Nell’universo narrativo di Zerocalcare, fatto di mostri interiori che parlano con accento romano e cronache di una generazione che fatica a trovare senso e stabilità, c’è sempre stato un grande assente: il padre. In Quando muori resta a me, pubblicato da Bao Publishing il 7 maggio 2024, l’autore finalmente decide di rompere questo silenzio. E lo fa nel modo più spiazzante possibile, con un’opera autobiografica di 304 pagine che scava nelle profondità del rapporto con il genitore, tra dolori taciuti, imbarazzi quotidiani e un’eredità che pesa come un macigno. Il titolo stesso è una promessa che suona come una condanna: “quando muoio resta a te”. Un lascito, certo, ma anche una trappola emotiva da cui Zerocalcare cerca disperatamente di liberarsi.
Padri, fantasmi e Dolomiti
Tutto comincia con un viaggio verso Merìn, piccolo paese tra le Dolomiti, per sistemare una casa allagata. Un pretesto, forse, ma anche l’innesco per affrontare qualcosa di ben più complesso: le crepe di un rapporto che si è sempre tenuto in piedi su un equilibrio precario. Il padre – o “Genitore 2”, come viene ironicamente chiamato – è una figura muta, quasi estranea, che improvvisamente si ritrova a dividere chilometri di strada e silenzi con un figlio che ha fatto dell’introspezione una forma d’arte. Il paese, ostile e carico di memorie scomode, diventa il teatro di un confronto inevitabile, dove la casa da sistemare è solo l’ennesima metafora.

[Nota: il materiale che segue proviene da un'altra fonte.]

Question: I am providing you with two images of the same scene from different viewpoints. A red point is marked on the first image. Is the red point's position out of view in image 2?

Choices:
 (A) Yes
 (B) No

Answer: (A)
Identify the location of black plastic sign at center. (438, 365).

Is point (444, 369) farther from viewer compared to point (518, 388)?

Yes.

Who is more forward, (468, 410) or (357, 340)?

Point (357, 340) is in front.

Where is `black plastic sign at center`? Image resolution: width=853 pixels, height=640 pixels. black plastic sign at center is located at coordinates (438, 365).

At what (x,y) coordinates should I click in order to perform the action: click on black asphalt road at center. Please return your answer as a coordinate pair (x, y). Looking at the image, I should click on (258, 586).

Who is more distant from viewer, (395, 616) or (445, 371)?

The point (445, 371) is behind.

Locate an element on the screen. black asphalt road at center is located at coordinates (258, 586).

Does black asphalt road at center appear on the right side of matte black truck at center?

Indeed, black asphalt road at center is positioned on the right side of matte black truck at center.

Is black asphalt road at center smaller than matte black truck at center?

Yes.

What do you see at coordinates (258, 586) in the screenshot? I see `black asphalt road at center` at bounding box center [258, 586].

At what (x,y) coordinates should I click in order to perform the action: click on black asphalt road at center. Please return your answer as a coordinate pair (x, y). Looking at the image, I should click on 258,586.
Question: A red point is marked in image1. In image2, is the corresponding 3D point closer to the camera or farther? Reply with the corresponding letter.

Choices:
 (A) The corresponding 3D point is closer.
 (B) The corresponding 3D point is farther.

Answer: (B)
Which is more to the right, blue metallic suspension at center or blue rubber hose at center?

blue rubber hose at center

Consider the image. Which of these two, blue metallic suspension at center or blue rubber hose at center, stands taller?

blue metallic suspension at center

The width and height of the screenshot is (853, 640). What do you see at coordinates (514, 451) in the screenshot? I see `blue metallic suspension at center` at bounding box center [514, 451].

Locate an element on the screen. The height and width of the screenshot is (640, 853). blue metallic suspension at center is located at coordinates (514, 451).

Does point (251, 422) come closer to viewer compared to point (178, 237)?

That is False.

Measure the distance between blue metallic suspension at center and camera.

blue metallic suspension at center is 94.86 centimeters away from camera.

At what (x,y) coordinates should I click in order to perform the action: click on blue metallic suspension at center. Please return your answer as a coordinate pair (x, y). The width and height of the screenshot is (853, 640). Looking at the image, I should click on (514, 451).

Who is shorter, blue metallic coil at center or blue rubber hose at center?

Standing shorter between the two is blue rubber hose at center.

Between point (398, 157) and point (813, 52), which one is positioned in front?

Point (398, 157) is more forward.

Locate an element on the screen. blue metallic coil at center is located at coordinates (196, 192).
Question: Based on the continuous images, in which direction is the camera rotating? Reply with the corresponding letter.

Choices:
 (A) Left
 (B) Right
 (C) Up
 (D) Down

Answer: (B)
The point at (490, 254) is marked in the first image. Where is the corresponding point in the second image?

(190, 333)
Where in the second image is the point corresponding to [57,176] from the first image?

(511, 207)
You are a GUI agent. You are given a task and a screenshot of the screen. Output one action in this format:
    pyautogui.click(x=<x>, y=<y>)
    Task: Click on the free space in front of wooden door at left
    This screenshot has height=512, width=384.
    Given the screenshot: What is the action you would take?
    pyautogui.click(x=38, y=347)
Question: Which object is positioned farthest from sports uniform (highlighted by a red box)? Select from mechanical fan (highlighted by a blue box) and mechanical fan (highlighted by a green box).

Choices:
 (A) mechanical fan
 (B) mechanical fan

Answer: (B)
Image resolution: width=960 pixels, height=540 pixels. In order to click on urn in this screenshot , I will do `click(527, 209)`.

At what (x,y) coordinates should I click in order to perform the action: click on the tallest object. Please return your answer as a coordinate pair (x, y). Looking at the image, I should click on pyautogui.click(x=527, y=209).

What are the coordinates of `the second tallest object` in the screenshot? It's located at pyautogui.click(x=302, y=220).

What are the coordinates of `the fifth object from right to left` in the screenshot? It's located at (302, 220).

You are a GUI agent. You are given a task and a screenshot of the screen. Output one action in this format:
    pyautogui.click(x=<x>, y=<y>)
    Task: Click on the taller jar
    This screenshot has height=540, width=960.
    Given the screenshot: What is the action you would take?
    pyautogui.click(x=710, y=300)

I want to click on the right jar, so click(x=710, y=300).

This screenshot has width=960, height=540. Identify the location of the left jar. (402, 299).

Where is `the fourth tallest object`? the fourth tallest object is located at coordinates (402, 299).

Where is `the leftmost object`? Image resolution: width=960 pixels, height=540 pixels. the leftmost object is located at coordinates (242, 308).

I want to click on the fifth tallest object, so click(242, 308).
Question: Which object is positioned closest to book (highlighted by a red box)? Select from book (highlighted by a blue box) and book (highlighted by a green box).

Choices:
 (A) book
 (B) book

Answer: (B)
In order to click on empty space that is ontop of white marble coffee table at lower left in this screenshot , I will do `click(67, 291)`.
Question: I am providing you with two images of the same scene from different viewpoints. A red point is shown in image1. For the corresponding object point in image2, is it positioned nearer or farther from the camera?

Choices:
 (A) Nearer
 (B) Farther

Linguaggi rotti e catene invisibili
Ciò che rende questo graphic novel tanto potente non è solo la tematica, ma la brutalità con cui Zerocalcare costringe se stesso a togliere la maschera. Le difficoltà di comunicazione con il padre non sono solo un dramma privato, ma il riflesso di un’intera cultura che ha insegnato agli uomini a non piangere, a non abbracciare, a non parlare. Il non detto diventa il vero protagonista del racconto, amplificato dai silenzi e dai vuoti tra le vignette. Ed è proprio qui che si innesta il senso di colpa, quel senso di inadeguatezza che attraversa tutta l’opera di Zerocalcare, ma che qui raggiunge una forma di maturità nuova, più lucida e più feroce.
Radici e ricordi
Merìn non è solo uno sfondo: è un personaggio a sua volta, anzi, un antagonista. Il paese non ha mai accettato la famiglia paterna e dietro il rancore si nasconde un misterioso evento, Il giorno di Merman, che aleggia come una maledizione. Questo elemento quasi mitologico si intreccia con la memoria storica e familiare, aprendo un nuovo livello di lettura: quello delle radici che invece di nutrire, avvelenano. L’autore riesce a fondere memoria collettiva e trauma individuale, costruendo una narrazione che è insieme personale e politica, intima e generazionale.
Un lascito da cui fuggire
La casa da ristrutturare è l’eredità tangibile, ma ci sono anche altri lasciti: il cinismo, l’incapacità di esprimere affetto, il timore di diventare come lui. In questo senso, Quando muori resta a me è un’opera sulla paura: paura della morte del padre, certo, ma anche paura di diventare padri, di non sapere come esserlo. Zerocalcare affronta la questione con il suo consueto registro, alternando momenti di acuta malinconia a lampi di umorismo fulminante. Le sue creature interiori intervengono come sempre, ma stavolta sembrano più stanche, più disilluse.
Uno specchio senza sconti
Dal punto di vista stilistico, Quando muori resta a me è un esperimento riuscito. La narrazione salta tra piani temporali, introducendo una seconda voce narrante che destabilizza e arricchisce il racconto. L’autobiografia si mescola alla finzione in modo più radicale del solito, obbligando l’autore a guardarsi allo specchio con occhi nuovi. Lo stile è quello che i lettori amano, con citazioni pop, dialoghi serrati e un bianco e nero che sa essere claustrofobico o commovente a seconda delle necessità. Ma qui c’è qualcosa in più: la volontà di fare pace con un fantasma ancora vivo.